As several otehrs have noted, this is an integer linear programing problem (ILP). To affirm a supposition by Peter Breuer, yes, Mathematica has this built in. If the matrix is called "mat" and "x" is an appropriate dimension vector of variables, one can do something like
Solve[Join[mat.x==0,Thread[x>=0], x, Integers]
The method involves branch-and-prune relaxations though with a different initial relaxation. At first we find the integer null space using the Hermite decomposition. We create "small" generators, call them "nulls", using latice reduction. So the relaxation is to ignore positivity (as opposed to the usual LP relaxation of ignoring integrality but maintaining the inequalities). With this in place the problem is reformulated as one of finding nonzero variabes "y" such that y.nulls is all nonnegative. Relative sizes of the null vectors determine the branching strategy.
The process is described, with examples, at the link below. If I recall corectly, repfigit (aka "Keith number") computations are in fact done as a positive null space, albeit with some other inequalities thrown in.

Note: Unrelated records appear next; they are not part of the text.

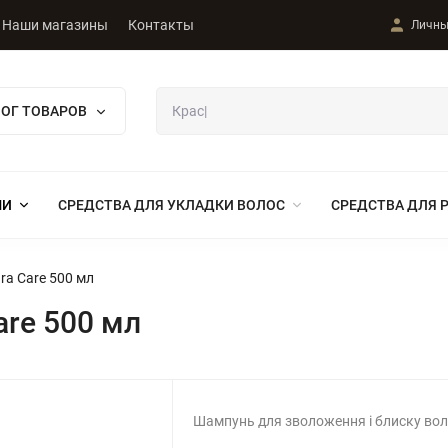
Наши магазины
Контакты
Личны
ЛОГ ТОВАРОВ
МИ
СРЕДСТВА ДЛЯ УКЛАДКИ ВОЛОС
СРЕДСТВА ДЛЯ 
ra Care 500 мл
are 500 мл
Шампунь для зволоження і блиску во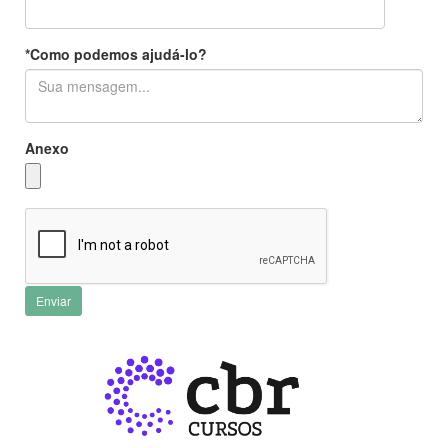
*Como podemos ajudá-lo?
Anexo
Enviar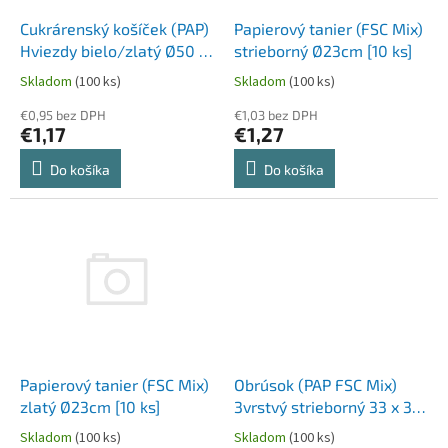
o
o
d
Papierový tanier (FSC Mix)
Cukrárenský košíček (PAP)
v
u
strieborný Ø23cm [10 ks]
Hviezdy bielo/zlatý Ø50 x
k
30 mm [40 ks]
Skladom
(100 ks)
Skladom
(100 ks)
t
o
€1,03 bez DPH
€0,95 bez DPH
€1,27
€1,17
v
Do košíka
Do košíka
Papierový tanier (FSC Mix)
Obrúsok (PAP FSC Mix)
zlatý Ø23cm [10 ks]
3vrstvý strieborný 33 x 33
cm [20 ks]
Skladom
(100 ks)
Skladom
(100 ks)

I'd like to thank all of you, to Peter, Thomas, Wiwat, Daniel and Lichtblau, for all your advice, which are helpful to me :-)
Following is my thought:
Since we know that AX=0 has a non-negative integral solution iff it has a non-negative rational solution, then the problem can be regarded as a standard linear programming problem, which can be done in polynomial times by ellipsoid algorithm (or by simple method which is of exponential time but efficient in practice). Thus, we could compute all the vertices of the polyhedral convex set {X|AX=0} and add them up, then we obtain a non-negative rational vector b and we can conclude that AX=0 has a positive integral solution iff b>0.

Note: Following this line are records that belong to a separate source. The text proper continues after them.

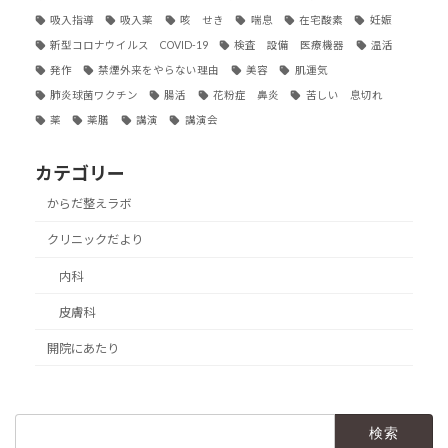
吸入指導
吸入薬
咳 せき
喘息
在宅酸素
妊娠
新型コロナウイルス COVID-19
検査 設備 医療機器
温活
発作
禁煙外来をやらない理由
美容
肌運気
肺炎球菌ワクチン
腸活
花粉症 鼻炎
苦しい 息切れ
薬
薬膳
講演
講演会
カテゴリー
からだ整えラボ
クリニックだより
内科
皮膚科
開院にあたり
検
索: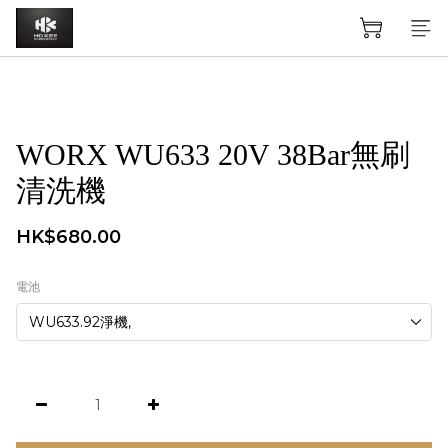
WORX WU633 20V 38Bar無刷
清洗機
HK$680.00
電池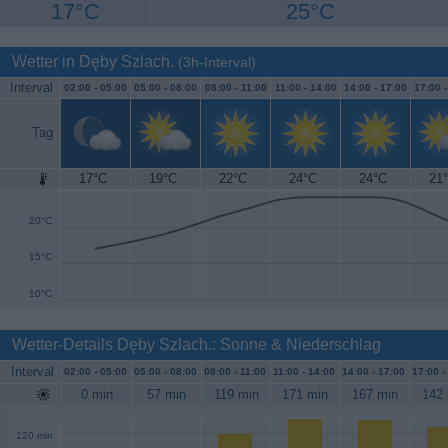
17°C
25°C
Wetter in Dęby Szlach.
(3h-Interval)
Interval
02:00 -
05:00
05:00 -
08:00
08:00 -
11:00
11:00 -
14:00
14:00 -
17:00
17:00 
Tag
17°C
19°C
22°C
24°C
24°C
21
25°C
20°C
15°C
10°C
Wetter-Details Dęby Szlach.: Sonne & Niederschlag
Interval
02:00 -
05:00
05:00 -
08:00
08:00 -
11:00
11:00 -
14:00
14:00 -
17:00
17:00 -
0 min
57 min
119 min
171 min
167 min
142 
120 min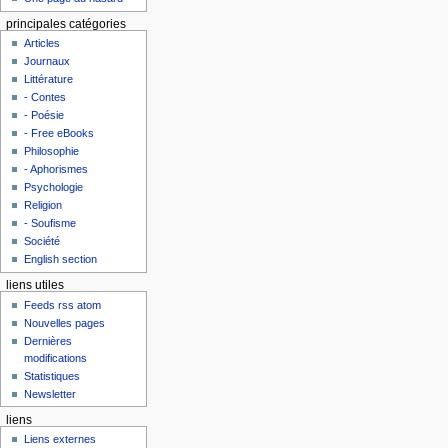
principales catégories
Articles
Journaux
Littérature
- Contes
- Poésie
- Free eBooks
Philosophie
- Aphorismes
Psychologie
Religion
- Soufisme
Société
English section
liens utiles
Feeds rss atom
Nouvelles pages
Dernières
modifications
Statistiques
Newsletter
liens
Liens externes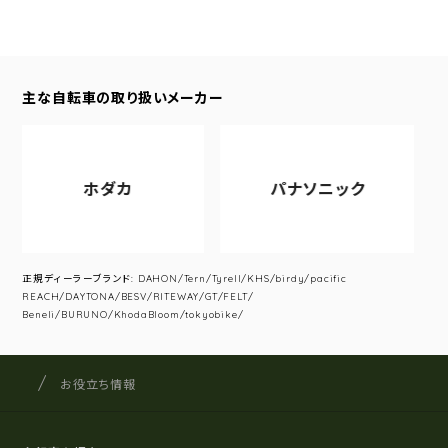
主な自転車の取り扱いメーカー
ホダカ
パナソニック
正規ディーラーブランド: DAHON/Tern/Tyrell/KHS/birdy/pacific
REACH/DAYTONA/BESV/RITEWAY/GT/FELT/
Beneli/BURUNO/KhodaBloom/tokyobike/
サイクルショップナカゴヤ
サイト内の現在地
お役立ち情報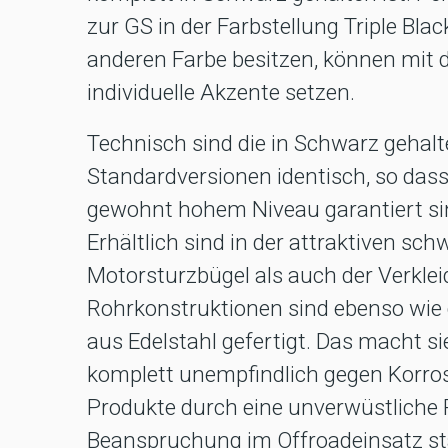
zur GS in der Farbstellung Triple Blac
anderen Farbe besitzen, können mit
individuelle Akzente setzen.
Technisch sind die in Schwarz gehal
Standardversionen identisch, so das
gewohnt hohem Niveau garantiert si
Erhältlich sind in der attraktiven s
Motorsturzbügel als auch der Verklei
Rohrkonstruktionen sind ebenso wie 
aus Edelstahl gefertigt. Das macht s
komplett unempfindlich gegen Korrosi
Produkte durch eine unverwüstliche 
Beanspruchung im Offroadeinsatz st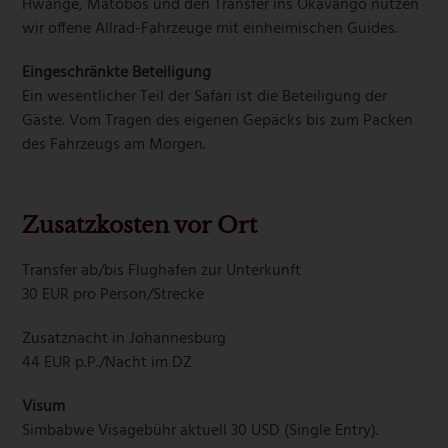
Hwange, Matobos und den Transfer ins Okavango nutzen
wir offene Allrad-Fahrzeuge mit einheimischen Guides.
Eingeschränkte Beteiligung
Ein wesentlicher Teil der Safari ist die Beteiligung der
Gäste. Vom Tragen des eigenen Gepäcks bis zum Packen
des Fahrzeugs am Morgen.
Zusatzkosten vor Ort
Transfer ab/bis Flughafen zur Unterkunft
30 EUR pro Person/Strecke
Zusatznacht in Johannesburg
44 EUR p.P./Nacht im DZ
Visum
Simbabwe Visagebühr aktuell 30 USD (Single Entry).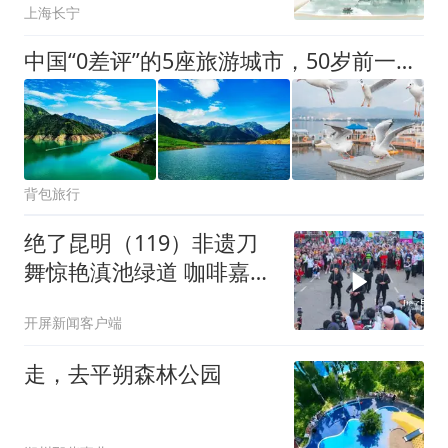
上海长宁
中国“0差评”的5座旅游城市，50岁前一定要去一次！
背包旅行
绝了昆明（119）非遗刀
舞惊艳滇池绿道 咖啡嘉年
华再添民族风采
开屏新闻客户端
走，去平朔森林公园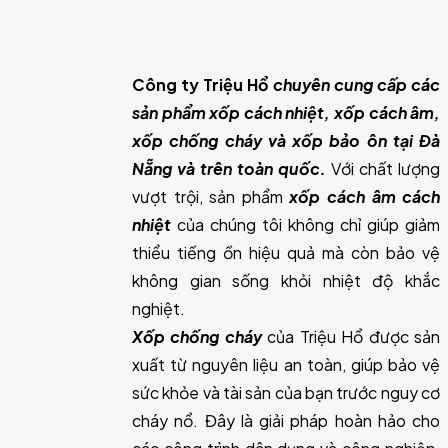
Công ty Triệu Hổ
chuyên cung cấp các
sản phẩm xốp cách nhiệt, xốp cách âm,
xốp chống cháy và xốp bảo ôn tại Đà
Nẵng và trên toàn quốc.
Với chất lượng
vượt trội, sản phẩm
xốp cách âm cách
nhiệt
của chúng tôi không chỉ giúp giảm
thiểu tiếng ồn hiệu quả mà còn bảo vệ
không gian sống khỏi nhiệt độ khắc
nghiệt.
Xốp chống cháy
của Triệu Hổ được sản
xuất từ nguyên liệu an toàn, giúp bảo vệ
sức khỏe và tài sản của bạn trước nguy cơ
cháy nổ. Đây là giải pháp hoàn hảo cho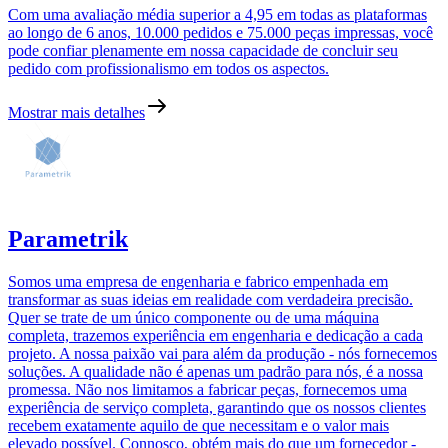
Com uma avaliação média superior a 4,95 em todas as plataformas
ao longo de 6 anos, 10.000 pedidos e 75.000 peças impressas, você
pode confiar plenamente em nossa capacidade de concluir seu
pedido com profissionalismo em todos os aspectos.
Mostrar mais detalhes
Parametrik
Somos uma empresa de engenharia e fabrico empenhada em
transformar as suas ideias em realidade com verdadeira precisão.
Quer se trate de um único componente ou de uma máquina
completa, trazemos experiência em engenharia e dedicação a cada
projeto. A nossa paixão vai para além da produção - nós fornecemos
soluções. A qualidade não é apenas um padrão para nós, é a nossa
promessa. Não nos limitamos a fabricar peças, fornecemos uma
experiência de serviço completa, garantindo que os nossos clientes
recebem exatamente aquilo de que necessitam e o valor mais
elevado possível. Connosco, obtém mais do que um fornecedor -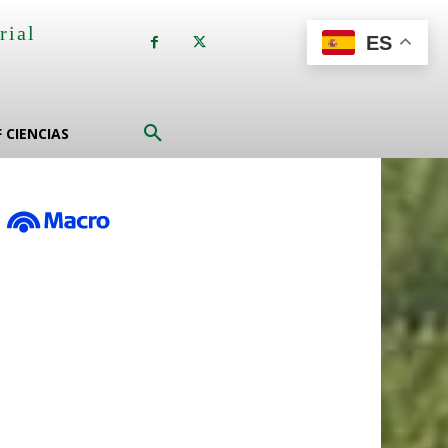
rial
ES
a
F CIENCIAS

Xiong Xu Yes, you are right, this can be handled by ordinary linear programming. The thing I missed, obvious in hindsight, is that absent upper bounds on the size of integer null vector elements, you don't need integer programming.
So here is the protocol. If we have A.x=0 and x>=0 (by which I mean elementwise since x is a vector), it suffices to add the inequalities x
I'm not sure I followed your (Peter's) TSP model and in particular I do not know if it precludes disjoint cycles. But in any case it cannot be equivalent to, or rather a polynomial-complexity embedding into, the problem of the original post. TSP requires ILP or something of similar complexity while the original question really requires only LP.
So what is distinguishing the proposed embedding? If I understand this model then it is the integrality requirement. The TSP might have a rational solution with all nonnegative values. But multiplying through to get integrers will render it no longer a TSP solution; we'll lose the 0-1-ness of the flows.
It is quite possible I am not understanding the TSP modeling correctly. But I am fairly certain it will falter, as an embedding into the original question, because the complexity of TSP has to be greater (in the usual sense of not polynomially equivalent modulo P!=NP).